Stripping of metal cations from the anode of a Li- or Na-ion cell into a ceramic electrolyte results in the formation of voids on the electrolyte/electrode interface. Such voids have been observed to grow to sizes in excess of 100 μm. Dendrites can nucleate and grow in the electrolyte from the vicinity of the voids during the plating phase of cycling of the cell, and lead to short-circuiting of the cell. Current theoretical understanding of the formation of these voids is in its infancy: the prevailing qualitative notion is that voids form within the metal anode when the stripping current density removes metal from the interface faster than it can be replenished. We review models that employ the Onsager formalism to develop a variational approach to model void growth by coupling power-law creep of the metal electrode and the flux of metal cations through a single-ion conductor solid electrolyte.
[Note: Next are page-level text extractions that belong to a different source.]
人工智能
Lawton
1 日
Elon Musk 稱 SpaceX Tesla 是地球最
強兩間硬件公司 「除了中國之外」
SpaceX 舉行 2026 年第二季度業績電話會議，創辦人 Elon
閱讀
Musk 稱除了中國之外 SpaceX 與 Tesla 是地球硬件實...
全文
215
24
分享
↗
These models, based on standard Butler-Volmer kinetics for the interfacial flux, predict that voids will shrink for realistic combinations of interfacial ionic resistance and electrolyte conductivity. Additional physics in the form of modified kinetics, such that the interfacial resistance is decreased by the presence of dislocations within the creeping metal electrode, are shown to give rise to initial growth of voids around impurity particles on the electrolyte/electrode interface. However, these voids ultimately collapse under the imposed stripping fluxes and no conditions have been identified for which isolated voids grow to more than 10μm in size. This is in contrast to the experimentally observed sizes of ∼ 100μm. The physical processes by which large voids form remain unclear but the current state-of-the-art understanding does provide clues of possible mechanisms that have not as yet been considered.